Bring together every line in the data that includes "Notes".
---*---
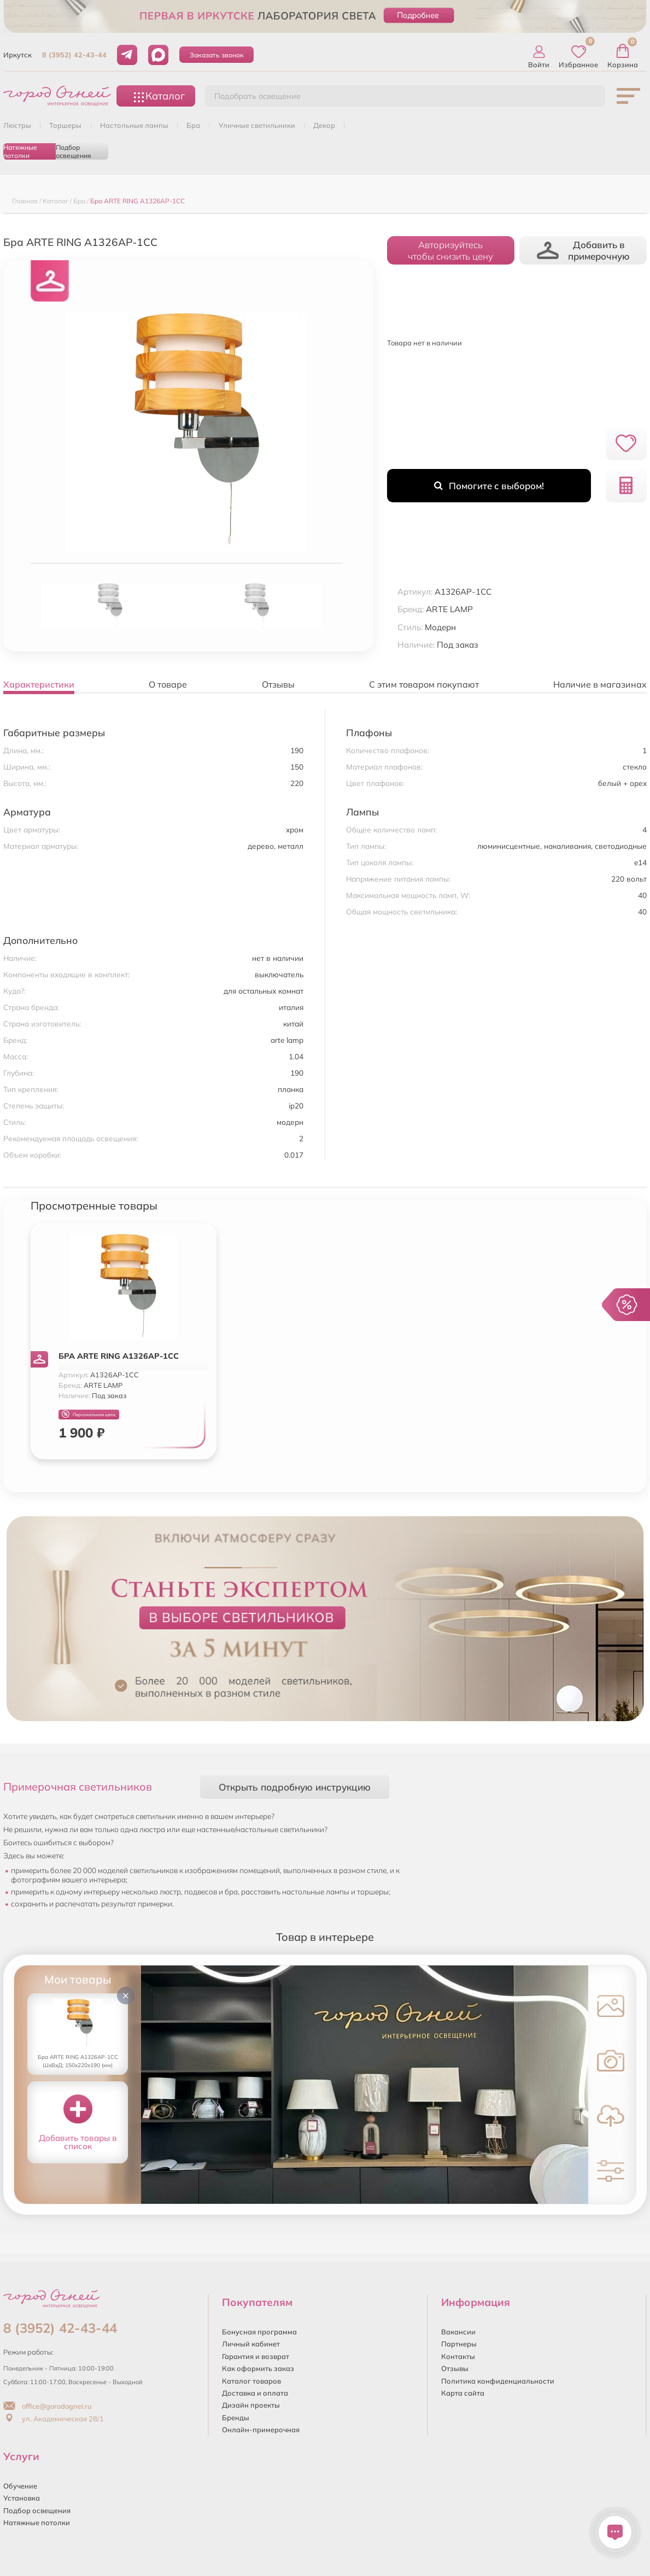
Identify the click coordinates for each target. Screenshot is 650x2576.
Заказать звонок (217, 55)
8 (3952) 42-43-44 (74, 54)
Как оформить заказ (258, 2368)
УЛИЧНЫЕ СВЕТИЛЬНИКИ (257, 125)
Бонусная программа (259, 2331)
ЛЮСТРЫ (17, 125)
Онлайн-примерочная (261, 2429)
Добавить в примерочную (583, 250)
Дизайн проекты (251, 2405)
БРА (193, 125)
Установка (21, 2497)
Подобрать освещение (257, 96)
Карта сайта (462, 2393)
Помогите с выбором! (489, 485)
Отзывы (455, 2368)
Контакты (458, 2356)
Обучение (20, 2485)
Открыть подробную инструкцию (295, 1787)
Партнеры (459, 2343)
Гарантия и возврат (255, 2356)
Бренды (235, 2417)
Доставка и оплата (255, 2393)
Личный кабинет (251, 2343)
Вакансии (458, 2331)
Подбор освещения (73, 151)
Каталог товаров (251, 2381)
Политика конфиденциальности (497, 2381)
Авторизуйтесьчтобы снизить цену (450, 250)
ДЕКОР (324, 125)
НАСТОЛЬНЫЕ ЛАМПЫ (134, 125)
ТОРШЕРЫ (65, 125)
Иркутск (17, 54)
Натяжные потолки (20, 151)
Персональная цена (88, 1414)
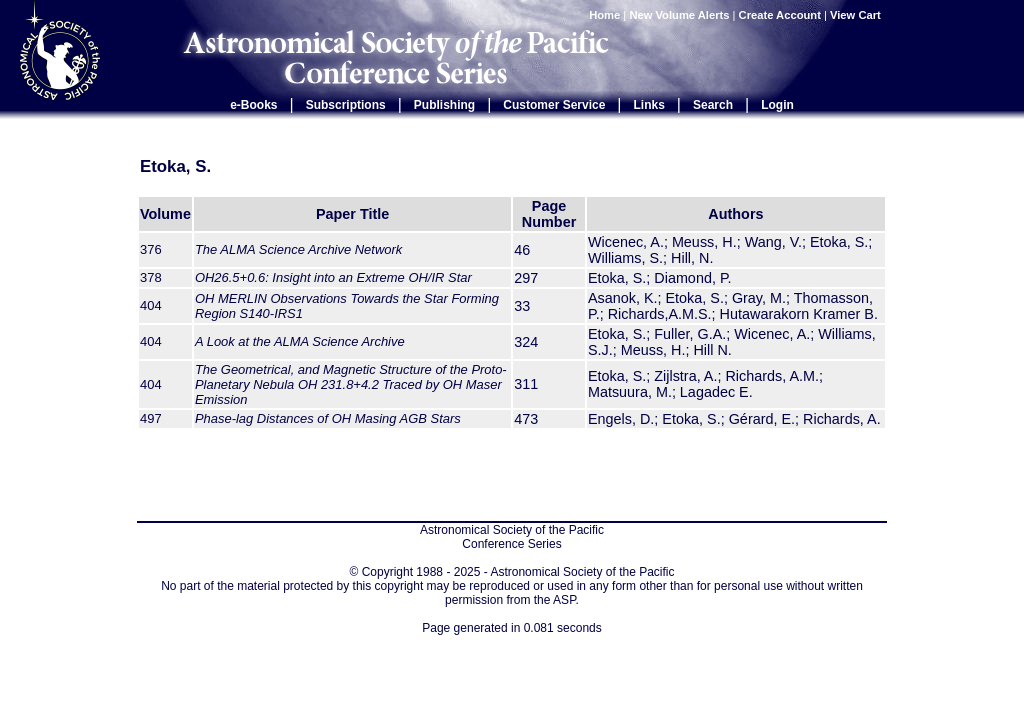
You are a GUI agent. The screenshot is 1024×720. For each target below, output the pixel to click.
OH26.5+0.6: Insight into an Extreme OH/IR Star (333, 277)
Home (604, 15)
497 (151, 418)
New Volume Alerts (679, 15)
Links (649, 105)
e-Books (253, 105)
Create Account (780, 15)
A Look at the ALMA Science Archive (300, 341)
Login (777, 105)
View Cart (857, 15)
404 (151, 305)
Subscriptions (346, 105)
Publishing (444, 105)
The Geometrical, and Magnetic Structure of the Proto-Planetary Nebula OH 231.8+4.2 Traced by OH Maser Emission (351, 384)
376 (151, 249)
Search (713, 105)
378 (151, 277)
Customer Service (554, 105)
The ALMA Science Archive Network (298, 249)
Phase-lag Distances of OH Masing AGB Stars (328, 418)
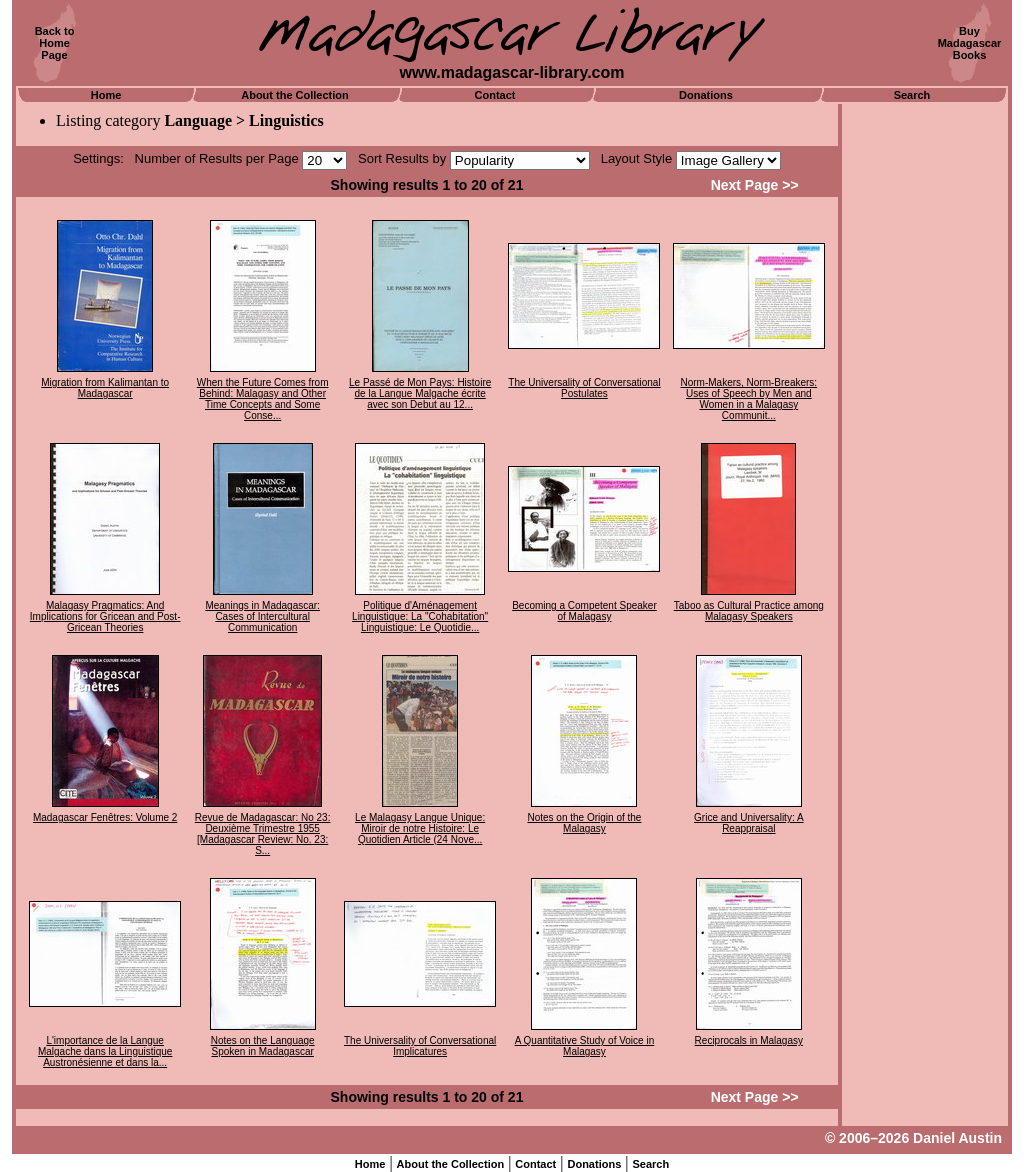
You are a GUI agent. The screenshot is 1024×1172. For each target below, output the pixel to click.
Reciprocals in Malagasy (749, 1040)
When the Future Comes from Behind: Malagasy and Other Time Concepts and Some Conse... (263, 399)
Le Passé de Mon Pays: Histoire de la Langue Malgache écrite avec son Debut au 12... (420, 393)
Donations (706, 95)
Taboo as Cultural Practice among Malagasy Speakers (749, 611)
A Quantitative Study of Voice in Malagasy (585, 1046)
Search (912, 95)
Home (106, 95)
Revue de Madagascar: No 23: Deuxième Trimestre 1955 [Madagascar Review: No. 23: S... (263, 834)
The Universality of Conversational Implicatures (420, 1046)
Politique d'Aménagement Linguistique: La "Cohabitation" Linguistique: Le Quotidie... (420, 616)
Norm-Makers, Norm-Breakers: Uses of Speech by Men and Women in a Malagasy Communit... (748, 399)
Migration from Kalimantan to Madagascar (105, 388)
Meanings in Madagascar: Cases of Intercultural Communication (262, 616)
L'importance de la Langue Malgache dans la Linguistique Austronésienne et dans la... (105, 1051)
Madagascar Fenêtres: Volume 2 (105, 817)
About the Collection (295, 95)
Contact (495, 95)
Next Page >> (755, 185)
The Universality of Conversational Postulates (584, 388)
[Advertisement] (925, 405)
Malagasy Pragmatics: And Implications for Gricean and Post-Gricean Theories (105, 616)
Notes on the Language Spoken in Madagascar (263, 1046)
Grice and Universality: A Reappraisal (749, 823)
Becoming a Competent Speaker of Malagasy (584, 611)
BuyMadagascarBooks (970, 43)
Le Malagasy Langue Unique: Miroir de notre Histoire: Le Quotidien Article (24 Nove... (420, 828)
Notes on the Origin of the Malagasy (584, 823)
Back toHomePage (55, 43)
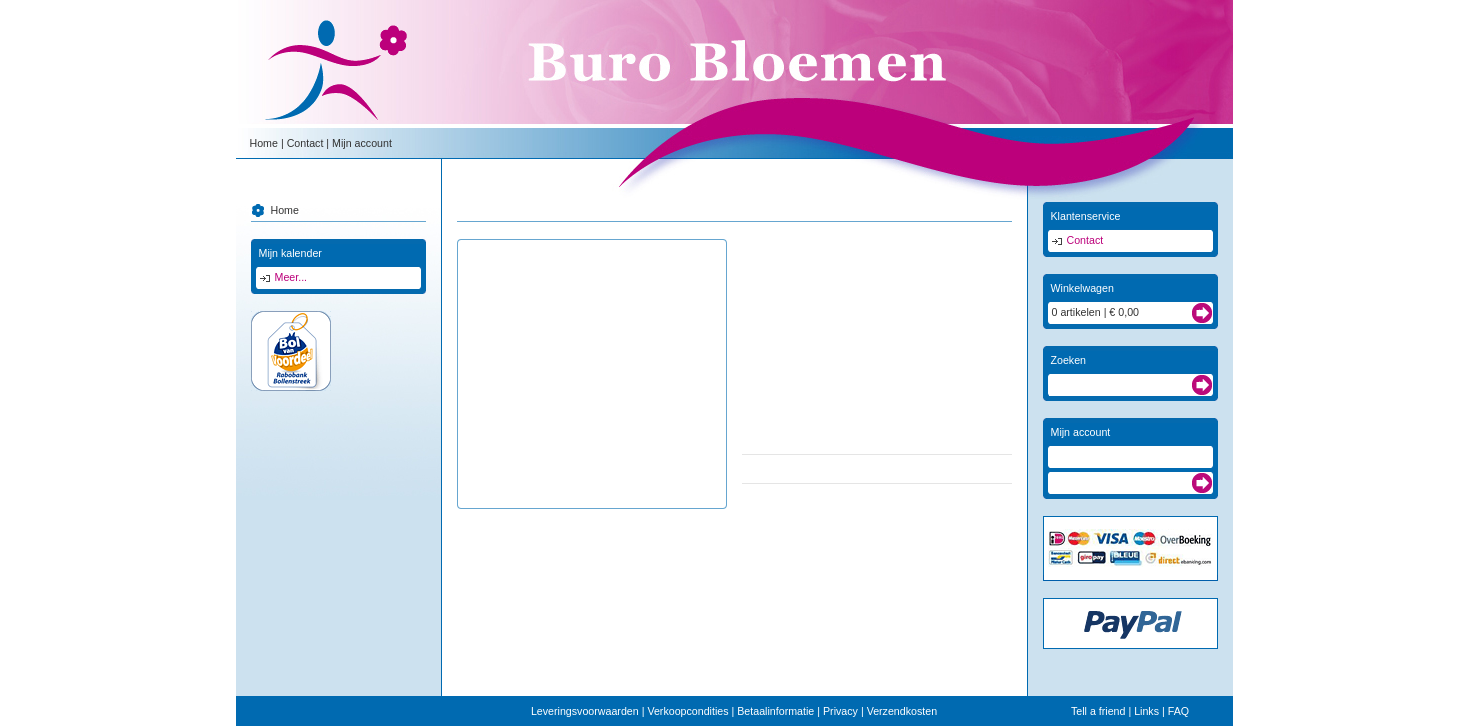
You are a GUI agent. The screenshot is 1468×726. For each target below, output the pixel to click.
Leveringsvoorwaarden (585, 711)
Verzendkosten (902, 711)
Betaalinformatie (775, 711)
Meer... (291, 277)
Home (264, 143)
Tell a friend (1098, 711)
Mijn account (362, 143)
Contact (305, 143)
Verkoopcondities (687, 711)
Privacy (840, 711)
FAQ (1178, 711)
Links (1146, 711)
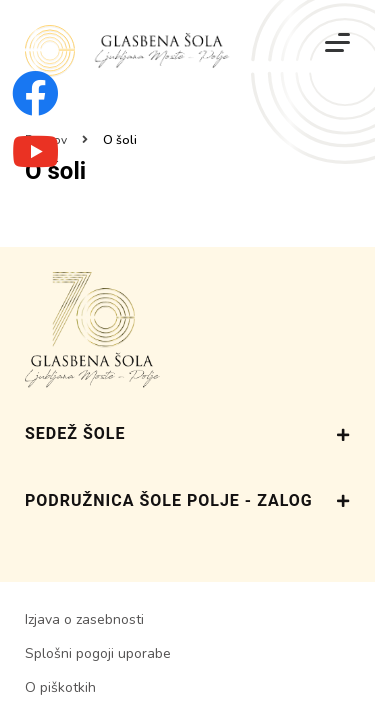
---*---
_Solution for this problem_
Notes on the Language Spoken in Madagascar (263, 1046)
Notes on the Origin of the Malagasy (584, 823)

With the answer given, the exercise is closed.